Summary
Questionnaire surveys provide an efficient means of identifying potential seizure cases in large population-based cohorts. Concerns exist, however, with regard to the reliability of self-reported information both with respect to the validity of the results obtained and with regard to the usefulness of this approach in identifying true cases.

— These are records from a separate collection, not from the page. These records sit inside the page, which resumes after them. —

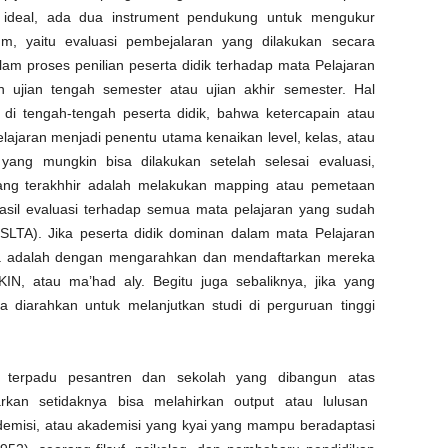
ideal,
ada
dua instrument
pendukung
untuk
mengukur
um
,
yaitu
evaluasi
pembejalaran
yang
dilakukan
secara
lam
proses
penilian
peserta
didik
terhadap
mata
Pelajaran
n
ujian
tengah
semester
atau
ujian
akhir
semester. Hal
di
tengah-tengah
peserta
didik
,
bahwa
ketercapain
atau
lajaran
menjadi
penentu
utama
kenaikan
level,
kelas
,
atau
yang
mungkin
bisa
dilakukan
setelah
selesai
evaluasi
,
ang
terakhhir
adalah
melakukan
mapping
atau
pemetaan
asil
evaluasi
terhadap
semua
mata
pelajaran
yang
sudah
SLTA). Jika
peserta
didik
dominan
dalam
mata
Pelajaran
a
adalah
dengan
mengarahkan
dan
mendaftarkan
mereka
KIN,
atau
ma’had
aly
.
Begitu
juga
sebaliknya
,
jika
yang
a
diarahkan
untuk
melanjutkan
studi
di
perguruan
tinggi
t
erpadu
p
esantren
dan
s
ekolah
yang
dibangun
atas
arkan
setidaknya
bisa
melahirkan
output
atau
lulusan
demisi
,
atau
akademisi
yang
kyai
yang
mampu
beradaptasi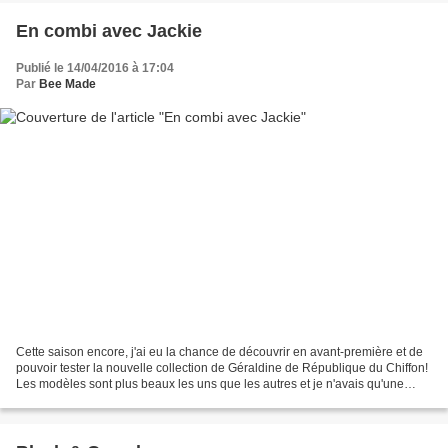
En combi avec Jackie
Publié le 14/04/2016 à 17:04
Par
Bee Made
Cette saison encore, j'ai eu la chance de découvrir en avant-première et de
pouvoir tester la nouvelle collection de Géraldine de République du Chiffon!
Les modèles sont plus beaux les uns que les autres et je n'avais qu'une
hâte: que les patrons soient...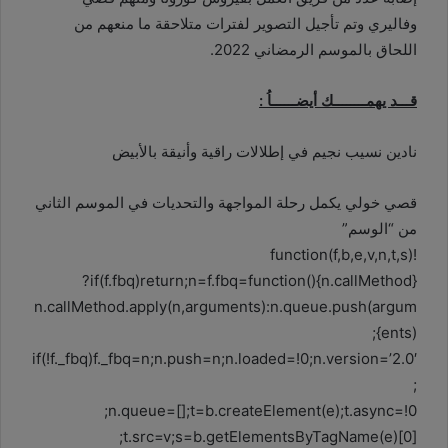
وفاليري وتم تأجيل التصوير لفترات متلاحقة ما منعهم من
اللحاق بالموسم الرمضاني 2022.
قـــد يهمــــــــك أيضــــــاُ :
نادين نسيب نجيم في إطلالات راقية وأنيقة بالأبيض
قصي خولي يكمل رحلة المواجهة والتحديات في الموسم الثاني
من “الوسم”
!function(f,b,e,v,n,t,s)
{if(f.fbq)return;n=f.fbq=function(){n.callMethod?
n.callMethod.apply(n,arguments):n.queue.push(argum
ents)};
if(!f._fbq)f._fbq=n;n.push=n;n.loaded=!0;n.version=’2.0′
;
n.queue=[];t=b.createElement(e);t.async=!0;
t.src=v;s=b.getElementsByTagName(e)[0];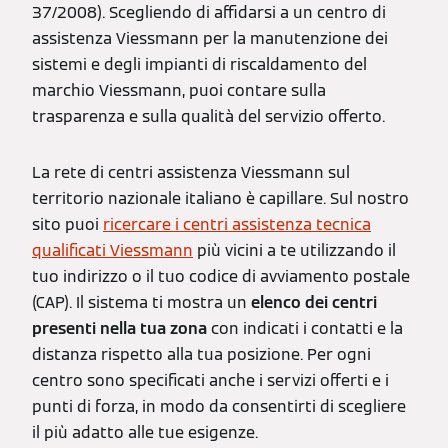
37/2008). Scegliendo di affidarsi a un centro di
assistenza Viessmann per la manutenzione dei
sistemi e degli impianti di riscaldamento del
marchio Viessmann, puoi contare sulla
trasparenza e sulla qualità del servizio offerto.
La rete di centri assistenza Viessmann sul
territorio nazionale italiano è capillare. Sul nostro
sito puoi
ricercare i centri assistenza tecnica
qualificati Viessmann
più vicini a te utilizzando il
tuo indirizzo o il tuo codice di avviamento postale
(CAP). Il sistema ti mostra un
elenco dei centri
presenti nella tua zona
con indicati i contatti e la
distanza rispetto alla tua posizione. Per ogni
centro sono specificati anche i servizi offerti e i
punti di forza, in modo da consentirti di scegliere
il più adatto alle tue esigenze.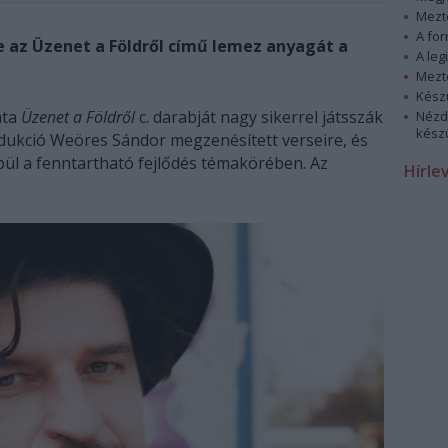
Mezt
A fo
e az Üzenet a Földről című lemez anyagát a
A leg
Mezt
Kész
ata
Üzenet a Földről
c. darabját nagy sikerrel játsszák
Nézd
készü
dukció Weöres Sándor megzenésített verseire, és
pül a fenntartható fejlődés témakörében. Az
Hírle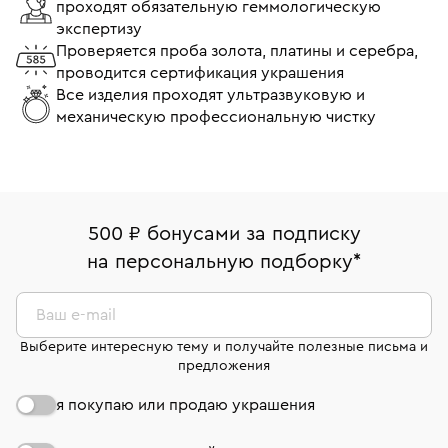
проходят обязательную геммологическую
экспертизу
Проверяется проба золота, платины и серебра,
проводится сертификация украшения
Все изделия проходят ультразвуковую и
механическую профессиональную чистку
500 ₽ бонусами за подписку
на персональную подборку
*
Ваш e-mail
Выберите интересную тему и получайте полезные письма и
предложения
я покупаю или продаю украшения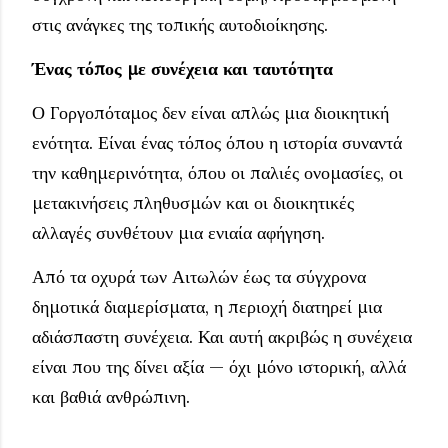
στις ανάγκες της τοπικής αυτοδιοίκησης.
Ένας τόπος με συνέχεια και ταυτότητα
Ο Γοργοπόταμος δεν είναι απλώς μια διοικητική
ενότητα. Είναι ένας τόπος όπου η ιστορία συναντά
την καθημερινότητα, όπου οι παλιές ονομασίες, οι
μετακινήσεις πληθυσμών και οι διοικητικές
αλλαγές συνθέτουν μια ενιαία αφήγηση.
Από τα οχυρά των Αιτωλών έως τα σύγχρονα
δημοτικά διαμερίσματα, η περιοχή διατηρεί μια
αδιάσπαστη συνέχεια. Και αυτή ακριβώς η συνέχεια
είναι που της δίνει αξία — όχι μόνο ιστορική, αλλά
και βαθιά ανθρώπινη.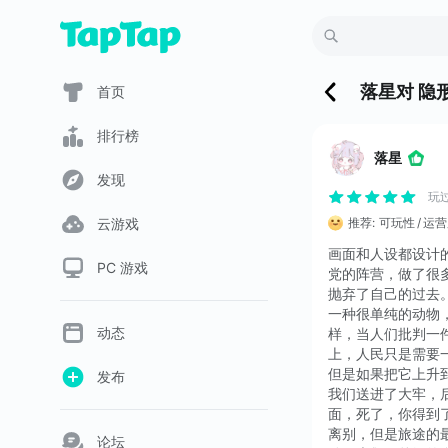
落星
对
隐形
首页
排行榜
落星
发现
玩过
云游戏
推荐:
可玩性
运营
画面和人设都设计
PC 游戏
党的阵营，做了很
抛弃了自己的过去
一种很单纯的动物
动态
样，当人们批判一
上，人民只是需要
但是如果把它上升
发布
我们送进了大牢，
面，死了，你得到
离别，但是旅途的
论坛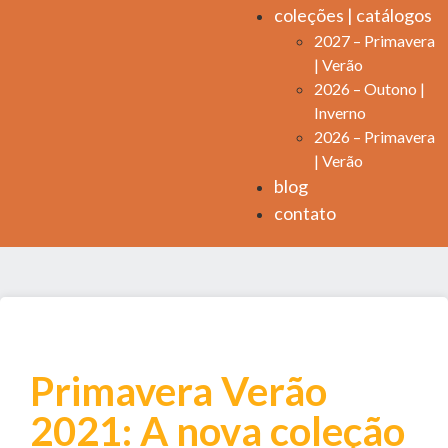
coleções | catálogos
2027 – Primavera
| Verão
2026 – Outono |
Inverno
2026 – Primavera
| Verão
blog
contato
Primavera Verão
2021: A nova coleção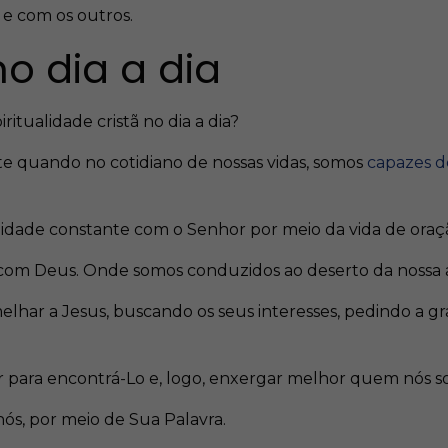
 e com os outros.
no dia a dia
itualidade cristã no dia a dia?
te quando no cotidiano de nossas vidas, somos
capazes 
timidade constante com o Senhor por meio da vida de oraç
com Deus. Onde somos conduzidos ao deserto da nossa a
r a Jesus, buscando os seus interesses, pedindo a graç
 ser para encontrá-Lo e, logo, enxergar melhor quem nós 
ós, por meio de Sua Palavra.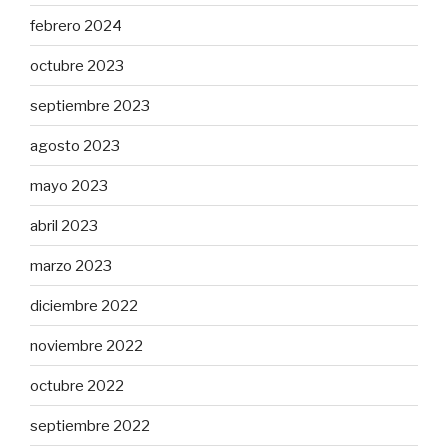
febrero 2024
octubre 2023
septiembre 2023
agosto 2023
mayo 2023
abril 2023
marzo 2023
diciembre 2022
noviembre 2022
octubre 2022
septiembre 2022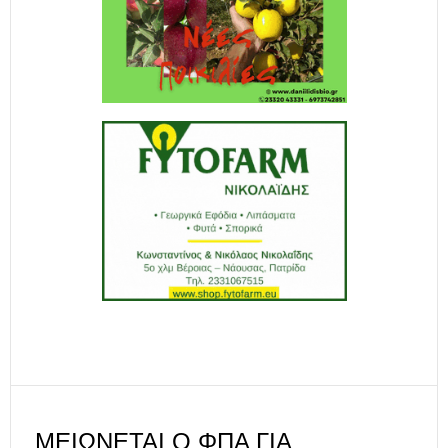
ΜΕΙΏΝΕΤΑΙ Ο ΦΠΑ ΓΙΑ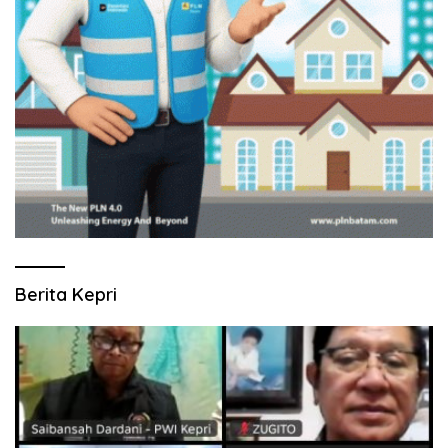
Berita Kepri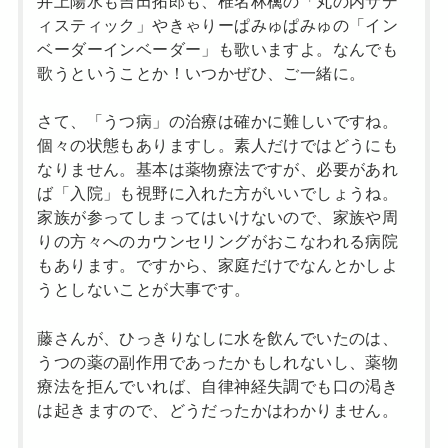
井上陽水も吉田拓郎も、椎名林檎の「丸の内サデ
ィスティック」やきゃりーぱみゅぱみゅの「イン
ベーダーインベーダー」も歌いますよ。なんでも
歌うということか！いつかぜひ、ご一緒に。
さて、「うつ病」の治療は確かに難しいですね。
個々の状態もありますし。素人だけではどうにも
なりません。基本は薬物療法ですが、必要があれ
ば「入院」も視野に入れた方がいいでしょうね。
家族が参ってしまってはいけないので、家族や周
りの方々へのカウンセリングがおこなわれる病院
もあります。ですから、家庭だけでなんとかしよ
うとしないことが大事です。
藤さんが、ひっきりなしに水を飲んでいたのは、
うつの薬の副作用であったかもしれないし、薬物
療法を拒んでいれば、自律神経失調でも口の渇き
は起きますので、どうだったかはわかりません。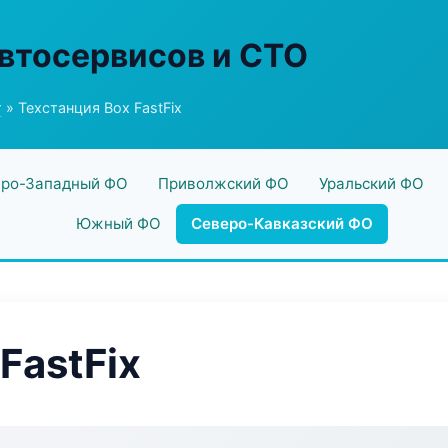
втосервисов и СТО
г
» Техстанция Box FastFix
ро-Западный ФО
Приволжский ФО
Уральский ФО
Южный ФО
Северо-Кавказский ФО
FastFix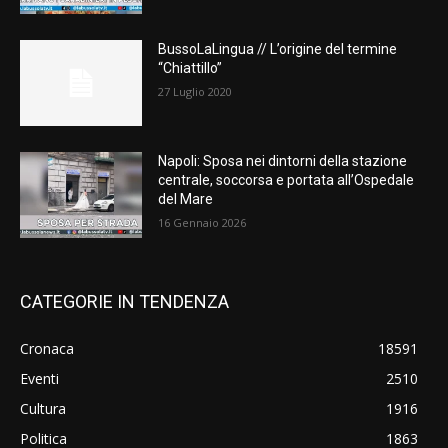
BussoLaLingua // L’origine del termine
“Chiattillo”
27 Luglio 2020
Napoli: Sposa nei dintorni della stazione
centrale, soccorsa e portata all’Ospedale
del Mare
16 Gennaio 2026
CATEGORIE IN TENDENZA
Cronaca
18591
Eventi
2510
Cultura
1916
Politica
1863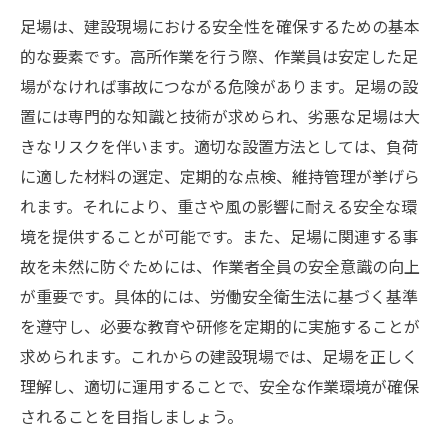
足場は、建設現場における安全性を確保するための基本
的な要素です。高所作業を行う際、作業員は安定した足
場がなければ事故につながる危険があります。足場の設
置には専門的な知識と技術が求められ、劣悪な足場は大
きなリスクを伴います。適切な設置方法としては、負荷
に適した材料の選定、定期的な点検、維持管理が挙げら
れます。それにより、重さや風の影響に耐える安全な環
境を提供することが可能です。また、足場に関連する事
故を未然に防ぐためには、作業者全員の安全意識の向上
が重要です。具体的には、労働安全衛生法に基づく基準
を遵守し、必要な教育や研修を定期的に実施することが
求められます。これからの建設現場では、足場を正しく
理解し、適切に運用することで、安全な作業環境が確保
されることを目指しましょう。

Information on history of seizures obtained by questionnaire from members of 47,626 twin pairs included in the Mid-Atlantic (MATR), Danish (DTR) and Norwegian (NTR) Twin Registries was verified using medical records and detailed clinical and family interviews. The accuracy of these reports was assessed. Self-reported epilepsy was verified in 81.9% of twins overall (86.1% (DTR), 75.6% (NTR) and 80.7% (MATR)). However, when both pair members reported a history of epilepsy in the affected pair member, epilepsy was verified in >90% of cases. Among MATR twins with a verified history of epilepsy, 21.5% reported other seizures but not epilepsy and 18.5% of verified Norwegian epilepsy cases reported no history of epilepsy themselves and were identified only through their co-twin. The results of this study indicate that the accuracy of self-reported epilepsy and febrile seizures among those who provided information on health history was high across all populations. However, the relatively large percentage of twins with a verified diagnosis who did not acknowledge epilepsy suggests that the frequency of epilepsy may be under-estimated in self-reported samples.
Keywords: self-reported seizures, questionnaire surveys, twin studies
1. Introduction
The creation of large population-based samples of individuals with a history of seizures can be approached in two ways; either prospectively, by following a large cohort of subjects and identifying those who have a seizure or develop epilepsy through surveillance of hospital admissions or physician records, or retrospectively using surveys in which history of seizures is self-reported. While prospectively identified cases are most likely to be accurately diagnosed, prospective studies are labor intensive, can be very expensive, and omit cases either who do not receive treatment for seizures or receive treatment from a provider that is not part of the surveillance system. Further, the available sample is limited to those with active seizures or epilepsy. This can have significant implications with regard to sample size.
Questionnaire surveys provide an efficient and inexpensive means of identifying seizure cases from members of large population-based cohorts. Concerns exist, however, with regard to the accuracy of self-reported information, both with respect to the validity of results obtained and with regard to the usefulness of this approach in identifying true seizure cases. Although adults with epilepsy have been found to report reasonably accurately on epilepsy in their parents and siblings (Ottman, et al., 1993), little information is available about the accuracy of self-reported seizures in unselected samples. We investigated the accuracy of self-reported history of seizures in subjects from three large population-based twin registries who provided information about their medical histories.
2. Materials and Methods
Twin pairs reporting a history of seizures were ascertained from among participants in the population-based Mid-Atlantic (MATR), Norwegian (NTR) and Danish (DTR) Twin Registries based upon a positive response to queries included in a mailed health history questionnaire survey The MATR includes all twin pairs born in Virginia and North Carolina between 1915 and 1997, the NTR all same-sex pairs born in Norway between 1915 and 1979, and the DTR all pairs born in Denmark between 1952 and 1982. Participants in the registries were ascertained from birth records. The surveys queried about a number of health problems and included four questions related to seizures that included queries about a history of “epilepsy”, “febrile seizures”, “other seizures” or “staring spells” either in the twin or their co-twin. MATR and NTR twins were surveyed twice between 1982 and 1999 while DTR twins were surveyed in 1996. MATR and NTR pairs were asked to provide information on history of seizures in themselves and their co-twin. Due to restrictions on the type of information that could be collected imposed by the Danish Ethics Committee, Danish twins were not asked to provide information on the seizure history of their co-twin.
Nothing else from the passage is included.